If you're not intending to use scraperwiki.pdftoxml(), then the warning doesn't apply. It doesn't stop you from installing the scraperwiki package, however.

Also, that function doesn't work on Windows at all as is; it uses NamedTemporaryFiles which behave differently on Windows to Linux.

If you do want to use that function, the simplest way to get an up-to-date version of pdftohtml on Windows is to download Calibre Portable. (The version on Sourceforge is older.)

Install it anywhere; you just need a few files from it.

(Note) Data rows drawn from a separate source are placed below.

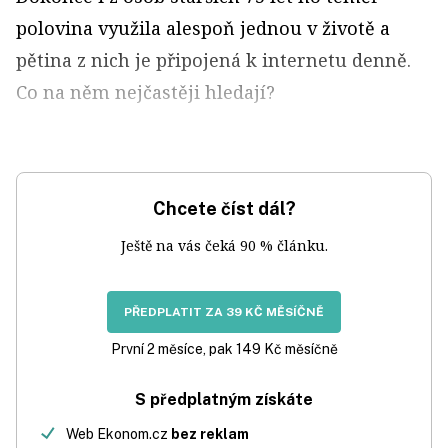
polovina využila alespoň jednou v životě a
pětina z nich je připojená k internetu denně.
Co na něm nejčastěji hledají?
Chcete číst dál?
Ještě na vás čeká 90 % článku.
PŘEDPLATIT ZA 39 KČ MĚSÍČNĚ
První 2 měsíce, pak 149 Kč měsíčně
S předplatným získáte
Web Ekonom.cz
bez reklam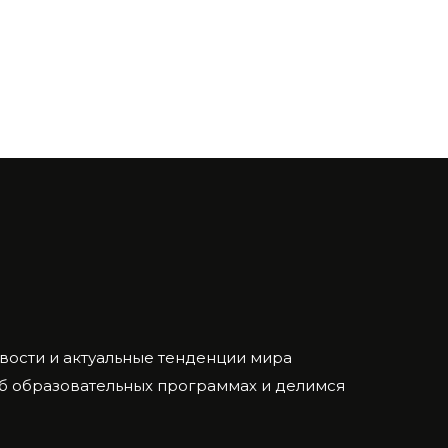
ости и актуальные тенденции мира
об образовательных программах и делимся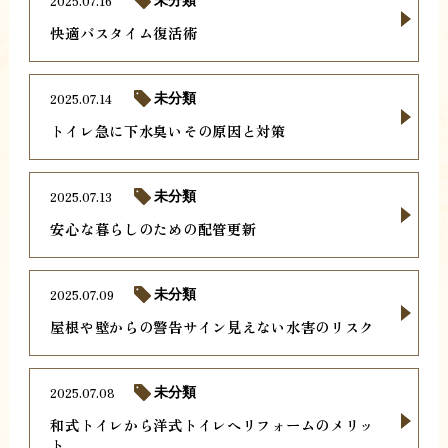
2025.07.16
未分類
快適バスタイム復活術
2025.07.14
未分類
トイレ急に下水臭いその原因と対策
2025.07.13
未分類
安心な暮らしのための配管更新
2025.07.09
未分類
屋根や壁からの警告サイン見えない水害のリスク
2025.07.08
未分類
和式トイレから洋式トイレへリフォームのメリッ
ト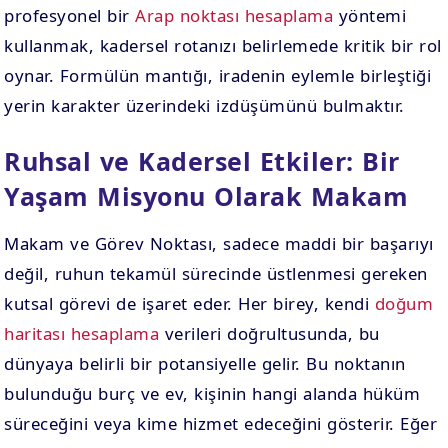
profesyonel bir
Arap noktası hesaplama
yöntemi
kullanmak, kadersel rotanızı belirlemede kritik bir rol
oynar. Formülün mantığı, iradenin eylemle birleştiği
yerin karakter üzerindeki izdüşümünü bulmaktır.
Ruhsal ve Kadersel Etkiler: Bir
Yaşam Misyonu Olarak Makam
Makam ve Görev Noktası, sadece maddi bir başarıyı
değil, ruhun tekamül sürecinde üstlenmesi gereken
kutsal görevi de işaret eder. Her birey, kendi
doğum
haritası hesaplama
verileri doğrultusunda, bu
dünyaya belirli bir potansiyelle gelir. Bu noktanın
bulunduğu burç ve ev, kişinin hangi alanda hüküm
süreceğini veya kime hizmet edeceğini gösterir. Eğer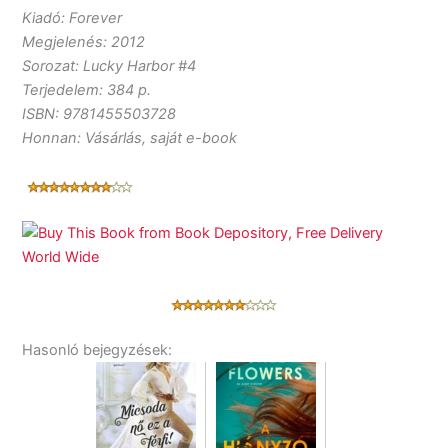
Kiadó: Forever
Megjelenés: 2012
Sorozat: Lucky Harbor #4
Terjedelem: 384 p.
ISBN: 9781455503728
Honnan: Vásárlás, saját e-book
Hasonló bejegyzések: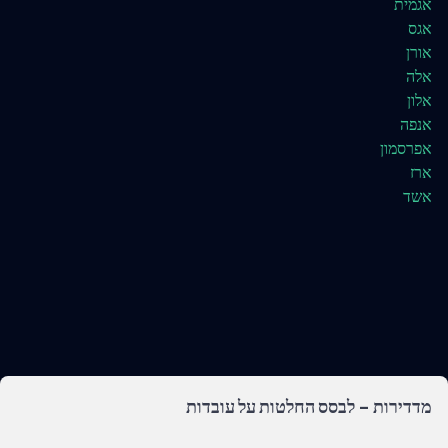
אגמית
אגס
אורן
אלה
אלון
אנפה
אפרסמון
ארז
אשד
מדדירות - לבסס החלטות על עובדות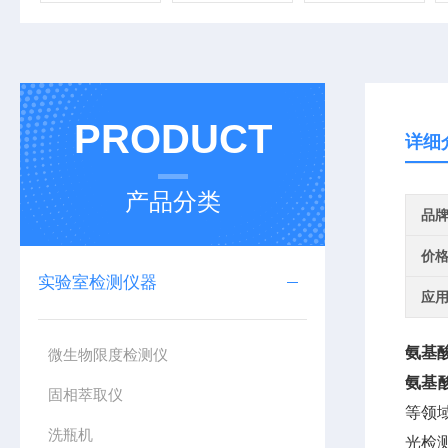
PRODUCT
详细
产品分类
品
价
实验室检测仪器
应
氨基
微生物限度检测仪
氨基
固相萃取仪
等领
洗瓶机
光检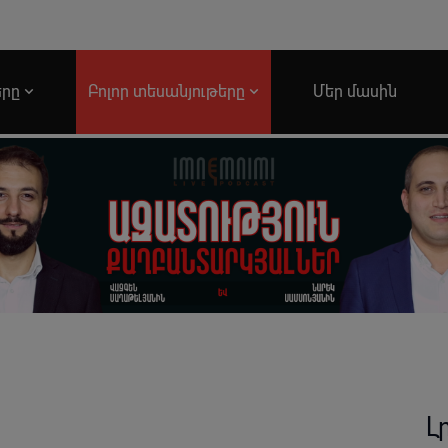
երը
Բոլոր տեսանյութերը
Մեր մասին
Լ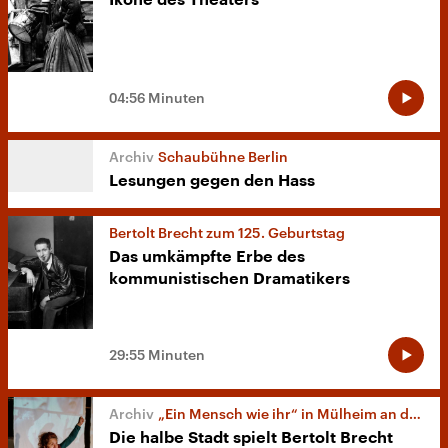
Ikone des Theaters
04:56 Minuten
Schaubühne Berlin
Lesungen gegen den Hass
Bertolt Brecht zum 125. Geburtstag
Das umkämpfte Erbe des
kommunistischen Dramatikers
29:55 Minuten
„Ein Mensch wie ihr“ in Mülheim an der Ruhr
Die halbe Stadt spielt Bertolt Brecht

From where you installed it, from the folder containing calibre.exe, you need pdftohtml.exe into your working folder as well as, from the DLLs folder in the Calibre install, freetype.dll, jpeg.dll, libpng12.dll, zlib1.dll.

You'll also need code based on scraperwiki.pdftoxml() instead, like:

def pdftoxml(pdfdata, options):
    """converts pdf file to xml file"""
    # lots of hacky Windows fixes c.f. original
    with open('input.pdf', 'wb') as f:
    f.write(pdfdata)
    cmd = 'pdftohtml -xml -nodrm -zoom 1.5 -enc UTF-8 -noframes '
    if options:
        cmd += options
    cmd += 'input.pdf output.xml'
    cmd = cmd + " > NUL 2>&1"
    os.system(cmd)
    with open('output.xml', 'r') as f:
    return f.read()

(I was trying to get this working for a user in Windows recently; I'll keep the gist containing this code updated.)